Having Thralldom back in our midst is a sight to behold. The band consisting of vocalist/guitarist/bassist Ryan Lipynsky (who is damn busy these days and has another trick up his sleeve coming soon) and drummer/noise technician Jared Turinsky remains as horrific as ever before. Having been a unit for nearly two decades now, they’ve managed three full-lengths, a few EPs, and some smaller releases, and “Time Will Bend Into Horror” is another strongly alchemic step in their mission. While this recording is a bit on the short side (it’s EP length in time, but certainly not in scope), it has maximum impact and feels like a fire-breathing machine from start to finish.
“Cosmic Chains” begins the record in what sounds like a hissing factory, with a weird noise haze, the feel of drilling machines all around you, and a weird cosmic interference that cuts through that and drives you into “Chronovisions.” There, black melodies and Lipynsky’s deep howls emerge, causing your head to swim underneath waves of panic. The vocals absolutely crush the senses, and even when calm swims in for a spell, it eventually breaks out hard as riffs rain down, and Lipynsky howls, “Chronovisions!” over and over, almost like a rallying cry. “Stars and Graves” is disorienting at the start, with guitars dizzying and penetrating growls ripping holes. Chilling guitars mix with ashen whispers before the song roughs you up again and sends you catapulting into the walls. Strong soloing burns a path, while the rest of the elements spill over and rumble toward the finish.

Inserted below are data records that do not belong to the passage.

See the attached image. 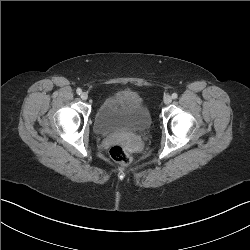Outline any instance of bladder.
I'll list each match as a JSON object with an SVG mask.
<instances>
[{
	"instance_id": "obj_1",
	"label": "bladder",
	"mask_w": 250,
	"mask_h": 250,
	"mask_svg": "<svg viewBox=\"0 0 250 250\" xmlns=\"http://www.w3.org/2000/svg\"><path fill=\"white\" fill-rule=\"evenodd\" d=\"M152 116L142 100L131 92L105 100L94 116V131L102 136L143 133L152 127Z\"/></svg>"
}]
</instances>
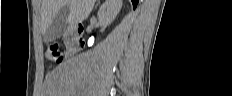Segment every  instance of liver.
<instances>
[{"label":"liver","mask_w":232,"mask_h":96,"mask_svg":"<svg viewBox=\"0 0 232 96\" xmlns=\"http://www.w3.org/2000/svg\"><path fill=\"white\" fill-rule=\"evenodd\" d=\"M96 0H41V29L46 34L60 9L68 5L67 23L77 25L84 21L93 9Z\"/></svg>","instance_id":"liver-1"}]
</instances>
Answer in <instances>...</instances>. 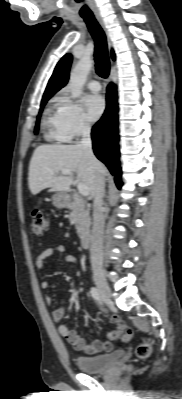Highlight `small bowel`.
Masks as SVG:
<instances>
[{
	"label": "small bowel",
	"mask_w": 182,
	"mask_h": 399,
	"mask_svg": "<svg viewBox=\"0 0 182 399\" xmlns=\"http://www.w3.org/2000/svg\"><path fill=\"white\" fill-rule=\"evenodd\" d=\"M64 253H65V247L63 245H57L54 247L47 248L44 251H42L37 257L36 267L38 269H43L46 260L55 255L63 256L62 259L66 263H71V264L77 263V259L75 256L70 254L64 255ZM41 287L43 289H47L49 287V283L47 281H42ZM45 301L48 305H52L53 303V299L49 295L45 297ZM65 316H66V311L63 307H57L52 310V318L56 322L63 321ZM110 321L113 324H115L116 327L108 334V340L105 342L94 340L91 343H87L84 340V338L81 337L76 331L68 328V326L63 323L59 325L58 330L60 335L63 338H65L74 349L79 350L86 355H96L100 352H108L112 350L113 342L119 338L122 332L124 324L118 315L116 314L111 315ZM91 331L94 332V329L91 328Z\"/></svg>",
	"instance_id": "obj_1"
}]
</instances>
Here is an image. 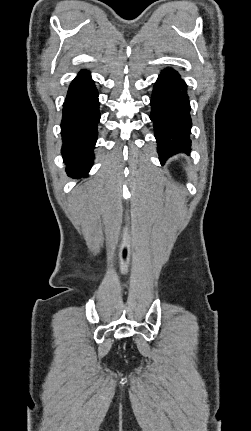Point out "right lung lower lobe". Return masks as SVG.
Listing matches in <instances>:
<instances>
[{
	"label": "right lung lower lobe",
	"instance_id": "1",
	"mask_svg": "<svg viewBox=\"0 0 251 431\" xmlns=\"http://www.w3.org/2000/svg\"><path fill=\"white\" fill-rule=\"evenodd\" d=\"M99 120L98 92L90 73L83 70L71 82L63 105L62 155L68 174L87 176L94 159Z\"/></svg>",
	"mask_w": 251,
	"mask_h": 431
}]
</instances>
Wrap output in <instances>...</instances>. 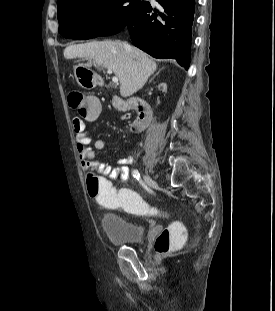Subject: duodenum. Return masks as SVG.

“The Corpse of the Radar Tower” has a strange, proggy start, driving at a calculated pace and eventually heading into mechanical storms. Strange chants arrive, pushing into trance-like terrain and bringing fright, and then the cut explodes and unleashes razor-sharp guitars. The final minutes bend backward with a fury before coming to a tumultuous end. “Dark Grey Mist” is the longest cut at 7:42, and the floor drops out immediately. Doom clouds arrive immediately, situating themselves in the muck and letting laser beam synth pass. The song bludgeons and smears its enemies, as abrasive sounds and a thick bassline team up before heading into a hypnotic crawl. Lipynski roars heavily over the back end, while the music feels like it’s violently sucked into the cosmos. “Transmission” acts as the perfect bookend with “Cosmic Chains,” bringing the record to a close with cold, damp noise and a ghostly apparition warbling behind the chaos and pulling you into a nightmare for good.
With dark times filled with nauseating pain, it seems the perfect time for Thralldom to be back in our midst with new music. “Time Will Bend Into Horror” certainly soothes the pain of a decade-long wait since their last record, and they sound as vicious and channeled as ever before. Shit’s bound to get really bad before it gets good again, and this punishing new collection will go hand in hand with the cities and world burning.